## EXERCISE
The listing below should be written out word for word, with its pictures removed.

## DATA IN THIS EXERCISE
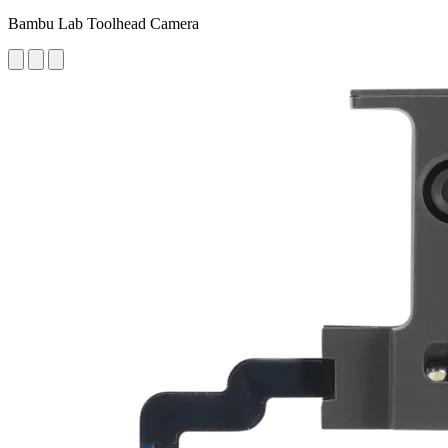
Bambu Lab Toolhead Camera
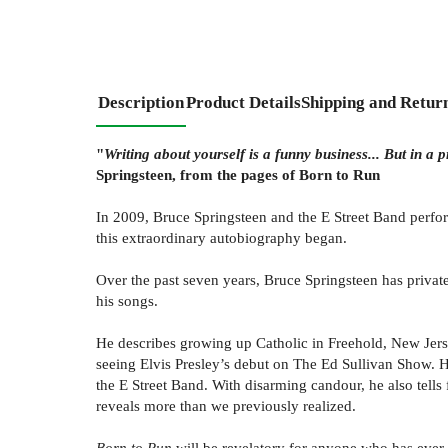
Description
Product Details
Shipping and Retur
"
Writing about yourself is a funny business... But in a p
Springsteen, from the pages of Born to Run
In 2009, Bruce Springsteen and the E Street Band perfor
this extraordinary autobiography began.
Over the past seven years, Bruce Springsteen has private
his songs.
He describes growing up Catholic in Freehold, New Jerse
seeing Elvis Presley’s debut on The Ed Sullivan Show. He
the E Street Band. With disarming candour, he also tells 
reveals more than we previously realized.
Born to Run
will be revelatory for anyone who has ever 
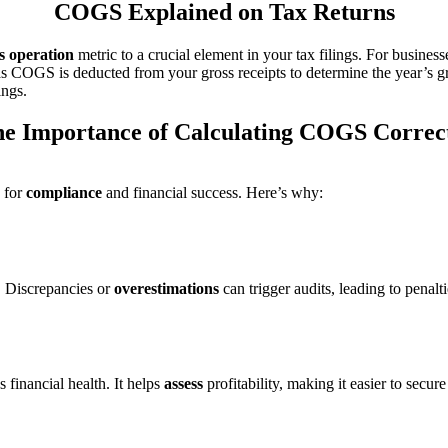
COGS Explained on Tax Returns
s operation
metric to a crucial element in your tax filings. For busine
s COGS is deducted from your gross receipts to determine the year’s 
ings.
e Importance of Calculating COGS Correc
 for
compliance
and financial success. Here’s why:
. Discrepancies or
overestimations
can trigger audits, leading to penal
 financial health. It helps
assess
profitability, making it easier to secure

## YOUR SOLUTION
Bambu Lab Toolhead Camera
Description
Product Details
Shipping and Retur
"
Writing about yourself is a funny business... But in a p
Springsteen, from the pages of Born to Run
In 2009, Bruce Springsteen and the E Street Band perfor
this extraordinary autobiography began.
Over the past seven years, Bruce Springsteen has private
his songs.
He describes growing up Catholic in Freehold, New Jerse
seeing Elvis Presley’s debut on The Ed Sullivan Show. He
the E Street Band. With disarming candour, he also tells 
reveals more than we previously realized.
Born to Run
will be revelatory for anyone who has ever 
COGS Explained on Tax Returns
s operation
metric to a crucial element in your tax filings. For busine
s COGS is deducted from your gross receipts to determine the year’s 
ings.
e Importance of Calculating COGS Correc
 for
compliance
and financial success. Here’s why:
. Discrepancies or
overestimations
can trigger audits, leading to penal
 financial health. It helps
assess
profitability, making it easier to secure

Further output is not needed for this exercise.